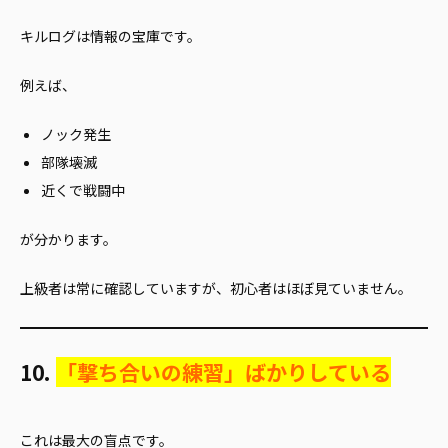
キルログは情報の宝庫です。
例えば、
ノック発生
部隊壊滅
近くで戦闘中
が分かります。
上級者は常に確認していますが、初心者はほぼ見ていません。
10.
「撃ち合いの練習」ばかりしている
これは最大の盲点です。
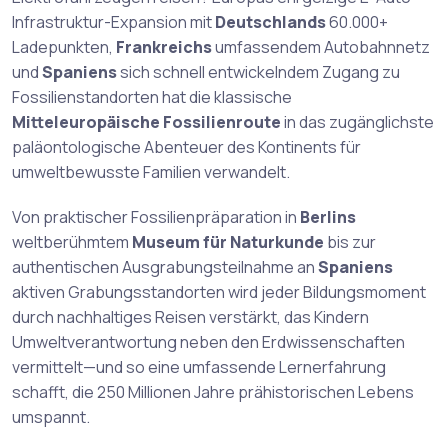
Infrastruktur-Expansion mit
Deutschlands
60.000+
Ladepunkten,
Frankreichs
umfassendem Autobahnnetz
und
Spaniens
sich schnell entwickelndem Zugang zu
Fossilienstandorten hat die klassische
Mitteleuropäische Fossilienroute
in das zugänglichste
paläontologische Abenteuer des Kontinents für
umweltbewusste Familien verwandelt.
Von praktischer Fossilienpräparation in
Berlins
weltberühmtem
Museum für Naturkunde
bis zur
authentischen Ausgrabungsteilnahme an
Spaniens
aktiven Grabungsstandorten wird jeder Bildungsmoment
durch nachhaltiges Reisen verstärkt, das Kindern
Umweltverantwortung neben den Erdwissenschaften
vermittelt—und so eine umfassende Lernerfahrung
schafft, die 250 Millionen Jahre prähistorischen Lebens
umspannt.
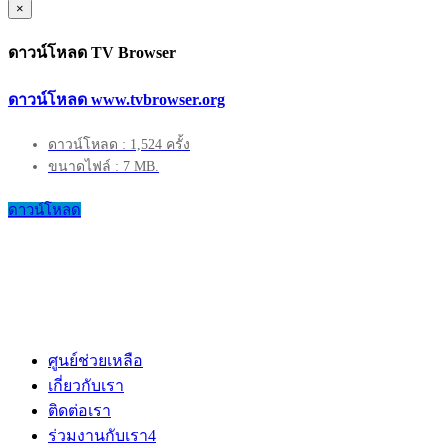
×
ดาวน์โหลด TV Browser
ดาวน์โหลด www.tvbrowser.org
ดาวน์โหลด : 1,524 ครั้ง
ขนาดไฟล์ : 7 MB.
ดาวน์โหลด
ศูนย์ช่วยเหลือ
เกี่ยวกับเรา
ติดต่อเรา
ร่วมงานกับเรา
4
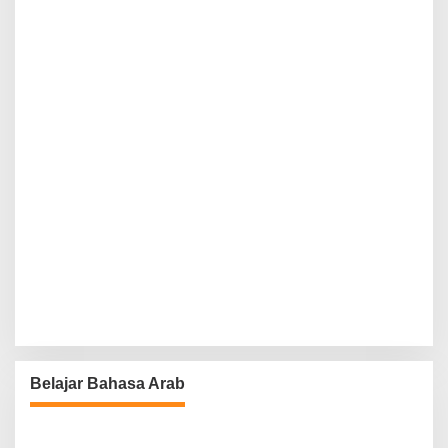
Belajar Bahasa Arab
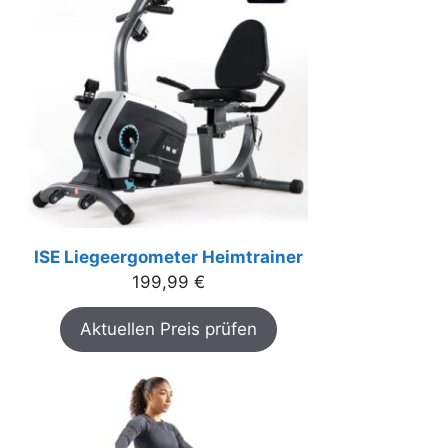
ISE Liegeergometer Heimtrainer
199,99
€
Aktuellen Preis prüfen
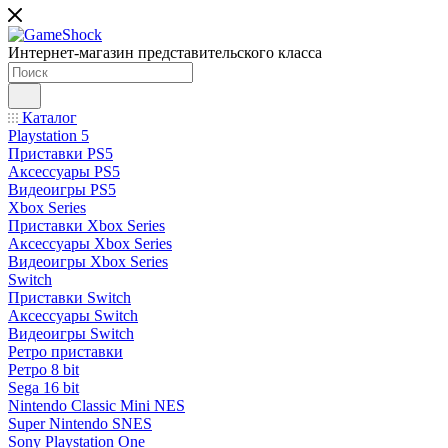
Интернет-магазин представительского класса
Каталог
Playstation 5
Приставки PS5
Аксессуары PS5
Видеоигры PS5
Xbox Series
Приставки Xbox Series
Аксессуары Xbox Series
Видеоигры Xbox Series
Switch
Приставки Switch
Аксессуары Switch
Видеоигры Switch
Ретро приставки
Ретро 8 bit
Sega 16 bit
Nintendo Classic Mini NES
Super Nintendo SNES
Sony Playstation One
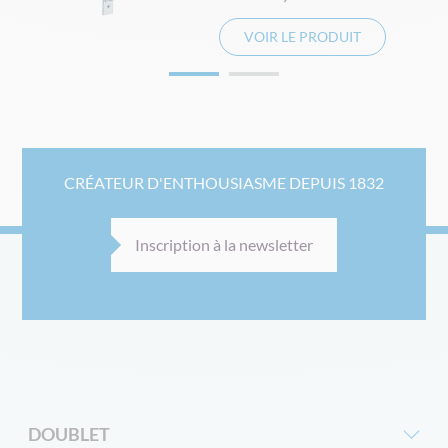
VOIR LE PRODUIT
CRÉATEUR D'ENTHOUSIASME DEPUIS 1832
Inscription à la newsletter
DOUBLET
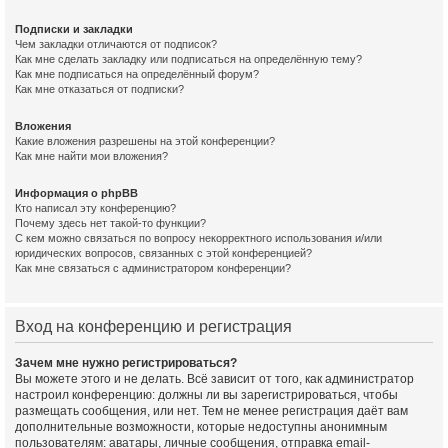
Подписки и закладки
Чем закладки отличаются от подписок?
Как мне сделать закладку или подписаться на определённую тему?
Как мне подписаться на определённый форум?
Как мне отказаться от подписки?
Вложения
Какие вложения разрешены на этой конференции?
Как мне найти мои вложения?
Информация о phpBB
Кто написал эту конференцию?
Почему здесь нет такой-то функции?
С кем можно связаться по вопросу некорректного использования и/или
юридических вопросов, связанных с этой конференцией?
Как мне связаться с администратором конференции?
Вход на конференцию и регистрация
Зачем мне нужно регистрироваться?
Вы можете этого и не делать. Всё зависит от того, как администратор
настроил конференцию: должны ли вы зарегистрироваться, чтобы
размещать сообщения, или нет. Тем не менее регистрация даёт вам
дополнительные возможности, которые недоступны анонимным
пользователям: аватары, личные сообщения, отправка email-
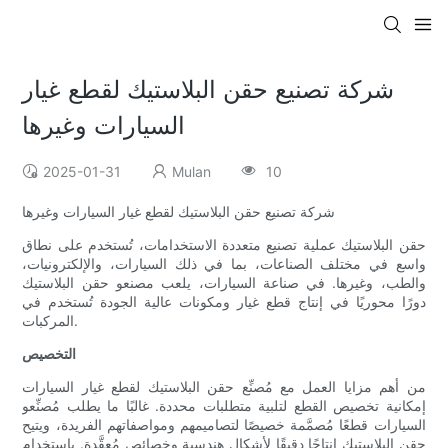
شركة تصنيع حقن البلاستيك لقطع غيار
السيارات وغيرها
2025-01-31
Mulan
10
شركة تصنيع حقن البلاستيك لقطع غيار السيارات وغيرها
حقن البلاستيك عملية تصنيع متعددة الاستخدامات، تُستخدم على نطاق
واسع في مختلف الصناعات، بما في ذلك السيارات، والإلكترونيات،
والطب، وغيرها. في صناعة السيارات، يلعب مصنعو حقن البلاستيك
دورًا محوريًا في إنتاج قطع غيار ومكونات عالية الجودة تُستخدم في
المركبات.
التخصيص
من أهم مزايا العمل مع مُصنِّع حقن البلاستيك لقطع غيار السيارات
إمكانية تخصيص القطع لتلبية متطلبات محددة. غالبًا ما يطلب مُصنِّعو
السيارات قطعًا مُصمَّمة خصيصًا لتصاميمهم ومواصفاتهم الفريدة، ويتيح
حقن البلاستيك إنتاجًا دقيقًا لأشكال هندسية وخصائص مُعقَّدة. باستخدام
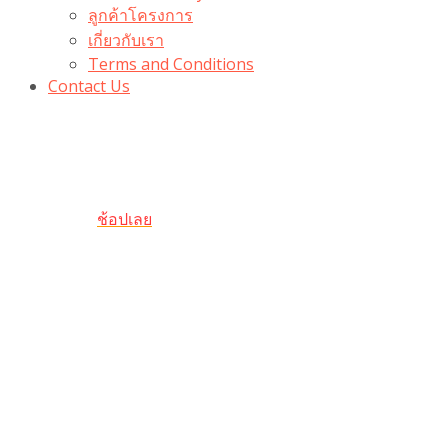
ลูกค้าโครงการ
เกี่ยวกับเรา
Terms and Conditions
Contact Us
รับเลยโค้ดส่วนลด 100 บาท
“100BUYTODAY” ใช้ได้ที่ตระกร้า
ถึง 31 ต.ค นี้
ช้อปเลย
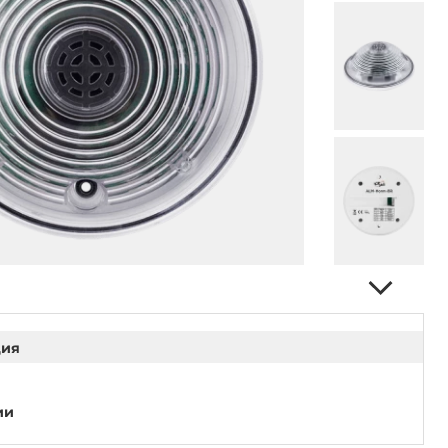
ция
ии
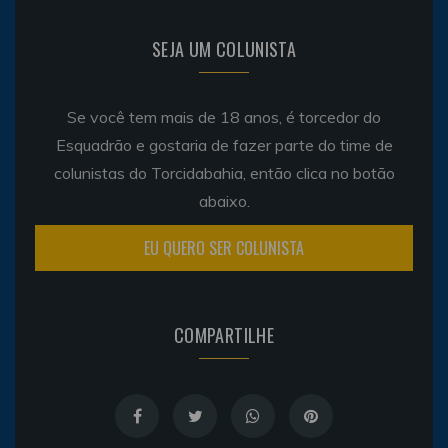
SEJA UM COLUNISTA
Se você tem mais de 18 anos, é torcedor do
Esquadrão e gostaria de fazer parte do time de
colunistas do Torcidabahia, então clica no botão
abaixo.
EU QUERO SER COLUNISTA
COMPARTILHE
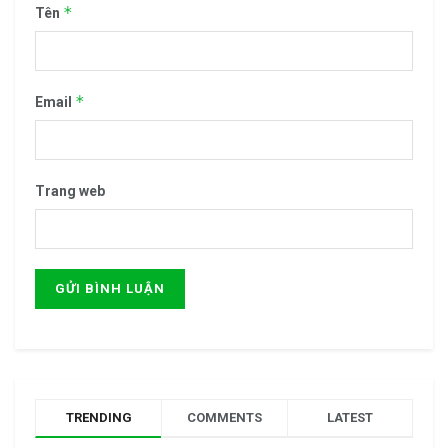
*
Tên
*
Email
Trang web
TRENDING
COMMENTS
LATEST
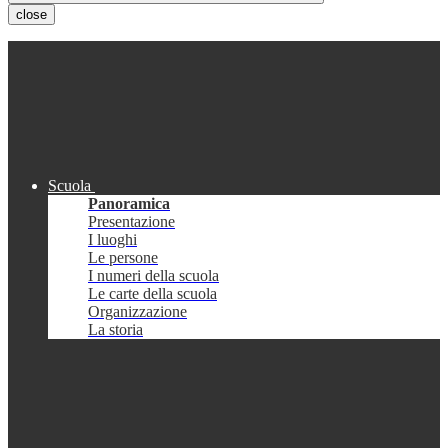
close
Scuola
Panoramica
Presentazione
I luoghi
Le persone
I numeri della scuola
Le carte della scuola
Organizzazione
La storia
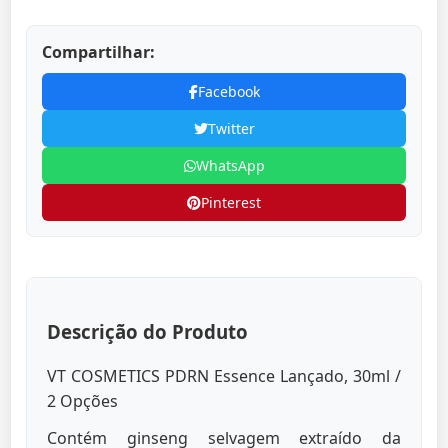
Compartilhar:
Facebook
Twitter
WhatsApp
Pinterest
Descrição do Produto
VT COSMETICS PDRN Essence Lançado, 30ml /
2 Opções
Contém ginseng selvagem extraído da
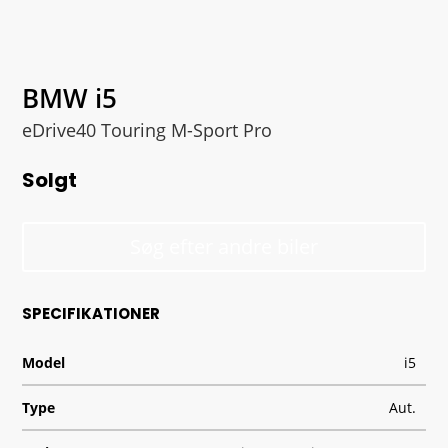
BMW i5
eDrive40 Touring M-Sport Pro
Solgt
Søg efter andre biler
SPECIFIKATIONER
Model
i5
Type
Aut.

| TASK DIRECTIONS |
Within the material above, show every line that includes "شركة".

| ANSWER FOR THE TASK |
شركة تصنيع حقن البلاستيك لقطع غيار
شركة تصنيع حقن البلاستيك لقطع غيار السيارات وغيرها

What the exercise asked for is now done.